Problem to solve: Each entry below should appear again exactly as written, without pictures.
Entries provided Block Start
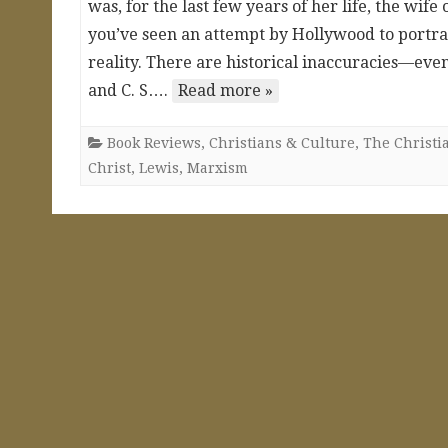
was, for the last few years of her life, the wif
you’ve seen an attempt by Hollywood to portray 
reality. There are historical inaccuracies—even 
and C. S….
Read more »
Book Reviews
,
Christians & Culture
,
The Christia
Christ
,
Lewis
,
Marxism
Entries provided Block End
Response:
was, for the last few years of her life, the wif
you’ve seen an attempt by Hollywood to portray 
reality. There are historical inaccuracies—even 
and C. S….
Read more »
Book Reviews
,
Christians & Culture
,
The Christia
Christ
,
Lewis
,
Marxism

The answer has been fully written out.